En Centrafrique, l’opposition est vent debout contre le Président Faustin-Archange Toaudéra qui, selon toute vraisemblance, veut faire un troisième mandat. Regroupés au sein du Bloc républicain pour la défense de la Constitution (BRDC), les opposants ont engagé un combat contre cette candidature en gestation à travers des manifestations.
Après une marche le 4 avril dernier, ils entendent revenir à la charge le 31 mai 2025, pour encore dire « non » au projet de nouveau bail de Toaudéra. Cet universitaire, qui a pris la tête du pays depuis 2016, devra toutefois répondre favorablement à l’appel de ses partisans, qui l’exhortent depuis plusieurs semaines à être à nouveau candidat à sa propre succession.

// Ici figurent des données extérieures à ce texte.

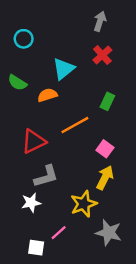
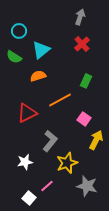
cyan triangle: (64, 69) -> (41, 50), moved
green semicircle: (17, 83) -> (14, 57), moved
gray L-shape: (46, 176) -> (50, 141), moved, turned -35
yellow arrow: (105, 178) -> (96, 140), moved
white square: (36, 248) -> (29, 198), turned 32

Ce scenario où un chef de l’Etat en exercice se fait désirer, quitte à se soumettre à la volonté de son camp, est bien connu des milieux politiques en Afrique. Toaudéra ne devra pas faire exception à cette pratique, sauf cas de force majeure, même s’il prétend être focus sur la gestion des affaires publiques. Il a sur son chemin, l’opposition qui crie à la dérive et redoute la tentation du pouvoir à vie, qui naît souvent de l’accumulation des mandats présidentiels.
Le chef de l’Etat centrafricain, qui marche sur un terrain glissant, s’inscrit désormais dans une dynamique de main tendue à l’opposition. Ces jours-ci, il a donné son feu vert à la tenue du dialogue politique souhaité par le BRDC, qui devra apporter des précisions sur le contenu des pourparlers. On s’attend à ce que les contours du dialogue soient définis au plus vite et donner lieu à l’ouverture des échanges, dans l’ultime objectif d’éviter des remous sociopolitiques en Centrafrique.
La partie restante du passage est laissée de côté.